Let $f\in Hol(\mathbb{C}\backslash\{a_1, \dots, a_N\})$ where ${a_1, \ldots ,a_N,\infty}$ are the poles of $f$. Show that $f$ is rational function.
I've tried to define $g(z):=\frac{f(z)}{\prod_{i=1}^{k=N}(z-a_k)}$ and show that $g$ has the form $\frac{1}{P(z)}$ where P(z) is polynomial
Let $p_1, \dots, p_N$ be the principal parts of $f$ at $a_1, \dots, a_N$, i.e. they are given by the negative coefficient-parts of the Laurent series expansion of $f$ at $a_i, i = 1, \dots, N$. Note that the $p_i$ are rational functions.
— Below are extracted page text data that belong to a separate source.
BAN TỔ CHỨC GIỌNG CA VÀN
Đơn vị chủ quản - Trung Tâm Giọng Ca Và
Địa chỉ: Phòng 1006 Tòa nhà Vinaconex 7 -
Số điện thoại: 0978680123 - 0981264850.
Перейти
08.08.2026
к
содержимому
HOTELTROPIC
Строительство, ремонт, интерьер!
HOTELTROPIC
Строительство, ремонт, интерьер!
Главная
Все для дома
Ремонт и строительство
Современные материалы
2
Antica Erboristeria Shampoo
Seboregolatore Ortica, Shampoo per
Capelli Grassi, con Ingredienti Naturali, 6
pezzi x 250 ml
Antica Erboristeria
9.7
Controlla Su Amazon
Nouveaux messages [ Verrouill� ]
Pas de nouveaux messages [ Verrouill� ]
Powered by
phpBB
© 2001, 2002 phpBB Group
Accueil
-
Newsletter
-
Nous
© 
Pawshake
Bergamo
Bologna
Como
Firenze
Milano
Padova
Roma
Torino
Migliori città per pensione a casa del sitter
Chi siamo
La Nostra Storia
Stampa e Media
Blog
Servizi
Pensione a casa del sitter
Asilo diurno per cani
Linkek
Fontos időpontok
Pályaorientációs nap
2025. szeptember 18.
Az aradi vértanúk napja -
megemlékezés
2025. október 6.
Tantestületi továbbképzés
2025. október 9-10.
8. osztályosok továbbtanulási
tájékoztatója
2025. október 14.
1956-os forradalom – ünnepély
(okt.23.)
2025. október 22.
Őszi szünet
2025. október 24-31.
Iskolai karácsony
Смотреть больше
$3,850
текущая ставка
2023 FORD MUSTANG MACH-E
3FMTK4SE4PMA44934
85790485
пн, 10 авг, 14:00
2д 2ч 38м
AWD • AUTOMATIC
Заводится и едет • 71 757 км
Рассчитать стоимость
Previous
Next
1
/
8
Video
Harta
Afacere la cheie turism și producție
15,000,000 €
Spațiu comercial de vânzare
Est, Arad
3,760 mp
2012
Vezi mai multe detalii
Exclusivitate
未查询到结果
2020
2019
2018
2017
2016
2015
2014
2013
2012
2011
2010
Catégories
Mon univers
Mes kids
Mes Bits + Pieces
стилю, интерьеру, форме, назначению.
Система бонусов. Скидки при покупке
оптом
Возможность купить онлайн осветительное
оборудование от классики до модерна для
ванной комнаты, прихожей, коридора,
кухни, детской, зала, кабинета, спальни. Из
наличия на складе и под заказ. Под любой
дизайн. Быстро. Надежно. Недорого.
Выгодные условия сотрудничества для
Then $g = f - p_1 - \dots - p_N$ is entire, i.e. holomorphic on all of $\mathbb{C}$. Hence we can expand it as a Taylor series $$ g(z) = \sum_{k = 0}^{\infty} a_k z^k $$ Saying that $f$, and hence also $g$ has a pole (and not an essential singularity) at infinity means that $$ g\left(\frac1{z}\right) = \sum_{k=-\infty}^0 a_{-k} z^k $$ has a pole at $z = 0$, i.e. the series starts at some finite $-K$. But this means that the sum in the Taylor expansion for $g$ is finite, so $g$ is a rational function. Hence $f = g + p_1 + \dots p_N$ is a rational function.